Doentinhos, graças a Deus!

O Homem-Prazol
Os super-heróis. Fui apreciador, confesso. Em miúdo, à pala da televisão do Peludo, das borlas no Cinema ou dos livrinhos de cobóis levados à troca no quiosque do postigo por Baixo da Arcada. O homem-aranha, o homem-formiga, o homem elefante, o homem que é homem, o homem-rã, o homem de gelo, o homem de ferro, o homem de lata, o homem-bala, o homem-estátua, o homem invisível, o homem que veio de longe, o homem-sanduíche, o homem-crocodilo, o homem-tocha, o homem-máquina, o homem dos sete instrumentos e até o homem-bata, que quase existia. Apreciava, é verdade. Mas. Derivado a pecados velhos e por indicação médica, hoje em dia sou mais dado ao homem-prazol.

Há uma longa e honrosa tradição familiar no nosso lado Von Doellinger: somos umas pessoas muito doentes, que foi a única herança que o meu avô da Bomba nos deixou, aos de nossa casa. De resto, nem um tostão, nem um penico partido e colado com adesivo, tampouco uma corrente de ar. A minha mãe costuma dizer que, em questão de doenças, nós, os Bombas, "não damos vez uns aos outros". A minha mãe, é preciso que se note, é do lado Pereira, que lamentavelmente não me chegou ao nome, Pereira do meu avô de Basto, decilitrador pertinaz que, porém, nunca aceitou copo dado e levava tudo à frente na hora da pancadaria. Este meu querido avô, antigo mineiro e mestre pedreiro de primeira água, era, pelo contrário, um mãos-largas. Tudo o que tinha, dava. E se o que tinha à mão era o varapau de lódão, então era de esgaça-pessegueiro, sem olhar a quem. A mim, deu-me o meu primeiro relógio de pulso e, numa noite de Natal, ofereceu-me inesperadamente o seu próprio relógio de bolso, um magnífico e infalível Omega talvez centenário que me escangalhou em lágrimas e que há coisa de vinte anos passei ao meu filho, que bem o merece e não lhe liga nenhuma nem sequer lhe dá corda.
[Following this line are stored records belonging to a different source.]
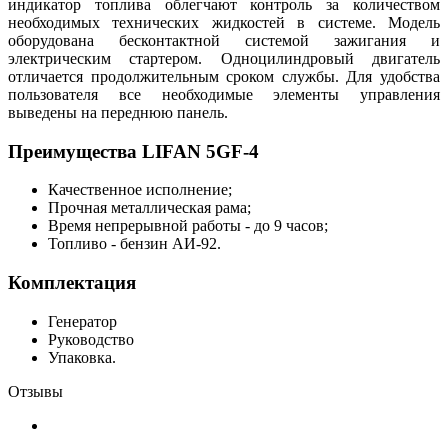
индикатор топлива облегчают контроль за количеством
необходимых технических жидкостей в системе. Модель
оборудована бесконтактной системой зажигания и
электрическим стартером. Одноцилиндровый двигатель
отличается продолжительным сроком службы. Для удобства
пользователя все необходимые элементы управления
выведены на переднюю панель.
Преимущества LIFAN 5GF-4
Качественное исполнение;
Прочная металлическая рама;
Время непрерывной работы - до 9 часов;
Топливо - бензин АИ-92.
Комплектация
Генератор
Руководство
Упаковка.
Отзывы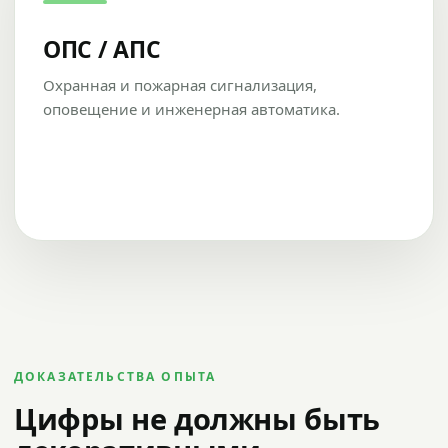
ОПС / АПС
Охранная и пожарная сигнализация,
оповещение и инженерная автоматика.
ДОКАЗАТЕЛЬСТВА ОПЫТА
Цифры не должны быть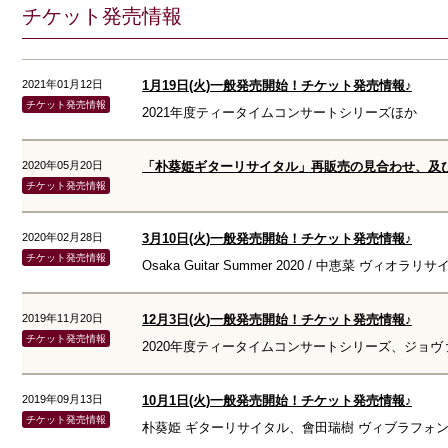
チケット発売情報
2021年01月12日
1月19日(火)一般発売開始！チケット発売情報♪
チケット発売情報
2021年度ティータイムコンサートシリーズほか
2020年05月20日
チケット発売情報
2020年02月28日
3月10日(火)一般発売開始！チケット発売情報♪
チケット発売情報
Osaka Guitar Summer 2020 / 中恵菜 ヴィオラリ
2019年11月20日
12月3日(火)一般発売開始！チケット発売情報♪
チケット発売情報
2020年度ティータイムコンサートシリーズ、ジョヴ
2019年09月13日
10月1日(火)一般発売開始！チケット発売情報♪
チケット発売情報
朴葵姫 ギターリサイタル、會田瑞樹 ヴィブラフォ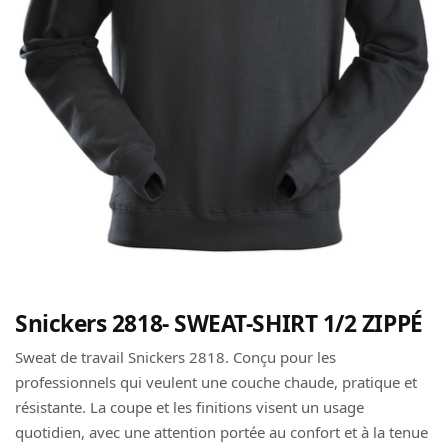
Snickers 2818- SWEAT-SHIRT 1/2 ZIPPÉ
Sweat de travail Snickers 2818. Conçu pour les
professionnels qui veulent une couche chaude, pratique et
résistante. La coupe et les finitions visent un usage
quotidien, avec une attention portée au confort et à la tenue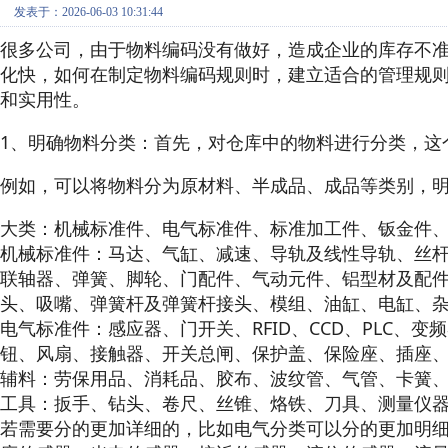
发表于：2026-06-03 10:31:44
很多公司，由于物料编码没有做好，造成企业的库存不
化快，如何在制定物料编码规则时，建立适合的管理规
和实用性。
1、明确物料分类：首先，对仓库中的物料进行分类，这
例如，可以将物料分为原材料、半成品、成品等类别，
大类：机械标准件、电气标准件、标准加工件、钣金件
机械标准件：马达、气缸、减速、导轨及线性导轨、丝
联轴器、弹簧、脚轮、门配件、气动元件、铝型材及配
头、吸嘴、弹簧杆及弹簧杆接头、模组、油缸、电缸、
电气标准件：感应器、门开关、RFID、CCD、PLC、
钮、风扇、接触器、开关总闸、保护盖、保险座、插座
辅料：劳保用品、消耗品、胶布、波纹管、气管、卡簧
工具：扳手、钻头、卷尺、丝锥、烙铁、刀具、测量仪
若需要分的更加详细的，比如电气分类可以分的更加明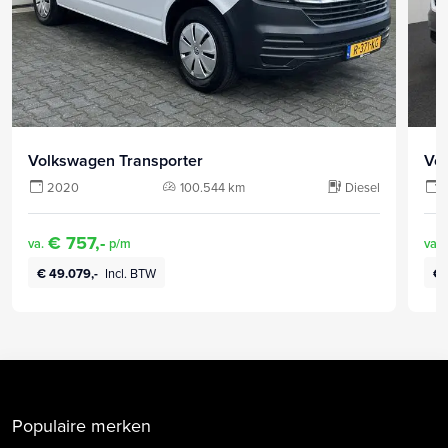
Volkswagen Transporter
Vo
2020
100.544 km
Diesel
€ 757,-
va.
p/m
va.
€ 49.079,-
Incl. BTW
€ 
Populaire merken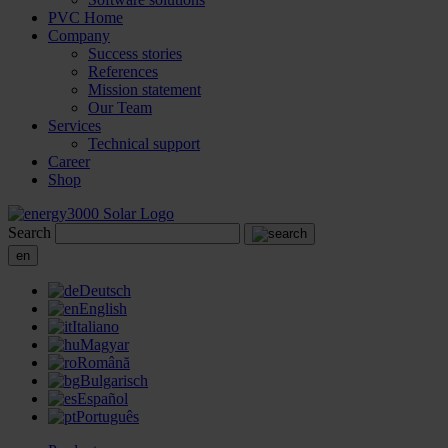
PVC Home
Company
Success stories
References
Mission statement
Our Team
Services
Technical support
Career
Shop
Search
en
Deutsch
English
Italiano
Magyar
Română
Bulgarisch
Español
Português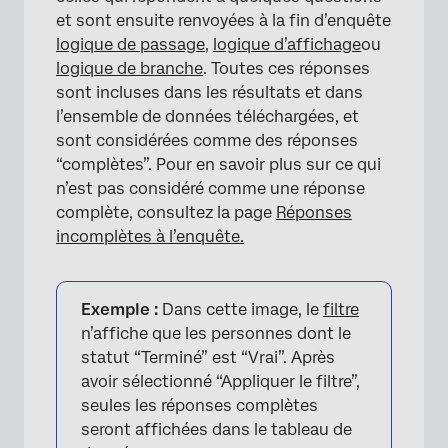
et sont ensuite renvoyées à la fin d’enquête
logique de passage
,
logique d’affichage
ou
logique de branche
. Toutes ces réponses
sont incluses dans les résultats et dans
l’ensemble de données téléchargées, et
sont considérées comme des réponses
“complètes”. Pour en savoir plus sur ce qui
n’est pas considéré comme une réponse
complète, consultez la page
Réponses
incomplètes à l’enquête.
Exemple :
Dans cette image, le
filtre
n’affiche que les personnes dont le
statut “Terminé” est “Vrai”. Après
avoir sélectionné “Appliquer le filtre”,
seules les réponses complètes
seront affichées dans le tableau de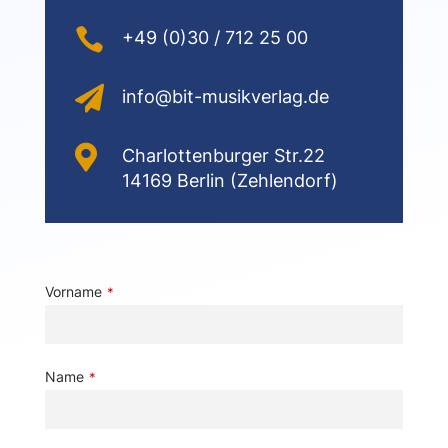

+49 (0)30 / 712 25 00

info@bit-musikverlag.de

Charlottenburger Str.22
14169 Berlin (Zehlendorf)
Vorname
*
Name
*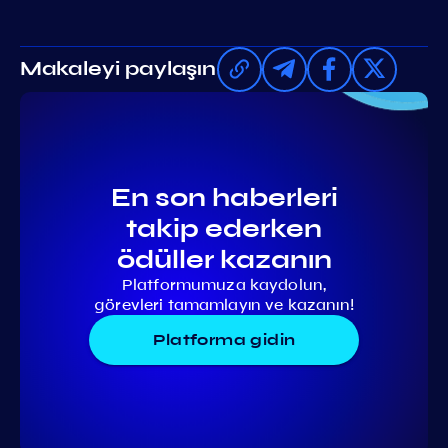
Makaleyi paylaşın
En son haberleri
takip ederken
ödüller kazanın
Platformumuza kaydolun,
görevleri tamamlayın ve kazanın!
Platforma gidin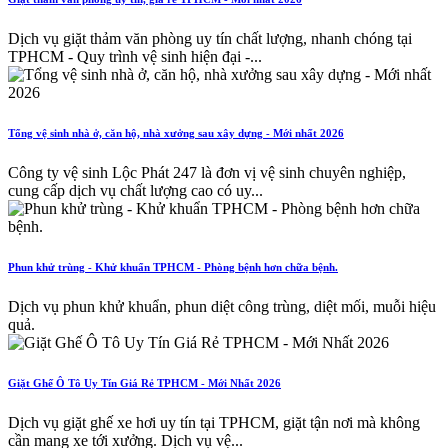
Dịch vụ giặt thảm văn phòng uy tín chất lượng, nhanh chóng tại
TPHCM - Quy trình vệ sinh hiện đại -...
Tổng vệ sinh nhà ở, căn hộ, nhà xưởng sau xây dựng - Mới nhất 2026
Công ty vệ sinh Lộc Phát 247 là đơn vị vệ sinh chuyên nghiệp,
cung cấp dịch vụ chất lượng cao có uy...
Phun khử trùng - Khử khuẩn TPHCM - Phòng bệnh hơn chữa bệnh.
Dịch vụ phun khử khuẩn, phun diệt công trùng, diệt mối, muỗi hiệu
quả.
Giặt Ghế Ô Tô Uy Tín Giá Rẻ TPHCM - Mới Nhất 2026
Dịch vụ giặt ghế xe hơi uy tín tại TPHCM, giặt tận nơi mà không
cần mang xe tới xưởng. Dịch vụ vệ...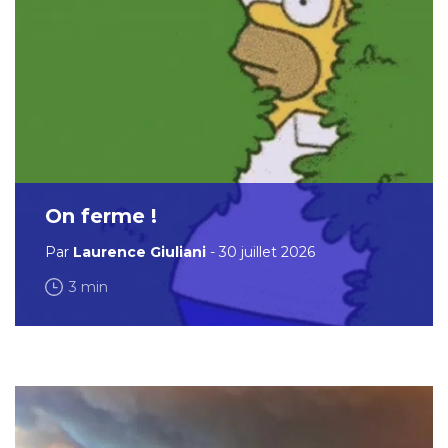
On ferme !
Par
Laurence Giuliani
- 30 juillet 2026
3 min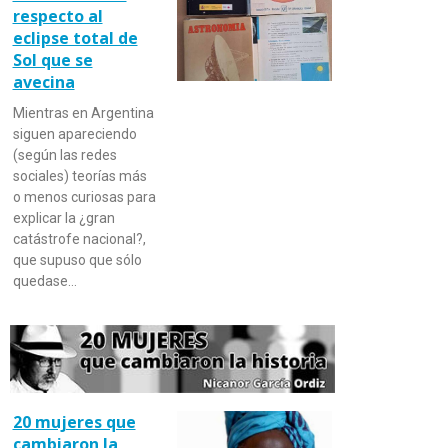
respecto al
eclipse total de
Sol que se
avecina
Mientras en Argentina
siguen apareciendo
(según las redes
sociales) teorías más
o menos curiosas para
explicar la ¿gran
catástrofe nacional?,
que supuso que sólo
quedase…
20 mujeres que
cambiaron la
Eu? Fiquei-me com as memórias. Do choro também.
Já agora. O meu rijo avô de Basto esteve doente uma única vez, se não me engano. E morreu. Com os pulmões vagarosamente estraçalhados pelos anos longínquos do trabalho nas minas e uma vida no aparelho da pedra.

Mas o lado Bomba. As doenças. Neste campo, como em mais um ou dois, ou três, sou a ovelha negra da família. Doentemente falando, sou uma treta, uma nódoa, um ignorante, uma vergonha para a classe dos doentes em geral e da minha família em particular. Não dou uma para a caixa. Às vezes até penso que devia ser expulso. Da classe e da família.
Os Bombas, por definição, são entusiásticos consumidores de medicamentos e canjas de galinha. Só estão bem quando estão doentes. Conhecem todas as doenças e os dois volumosos tomos da Farmacopeia Portuguesa por ordem alfabética, de cor e salteado, da frente para trás e de trás para a frente, índices e apêndices incluídos, automedicam-se e só precisavam da consulta e da assinatura do médico - "especialista!", sempre "especialista!", e "do Porto!" - para autenticar o internamento a troco de um bom quilinho da melhor vitela de Fafe, traço seleccionado e cortada pelas sábias mãos do Senhor Abreu do Talho Novo, embrulhado em imaculado papel costaneira e impecavelmente atado e laçada com fio norte de qualidade superior. Justificava-se a despesa dos unhas-de-fome: o internamento em hospital era a sorte grande, a realização de um sonho. Recorrente. Para que o povo soubesse que!
Os meus queridos avós da Bomba, ninguém me tira da ideia, não morreram da doença. Faleceram da mania. Deus os tenha.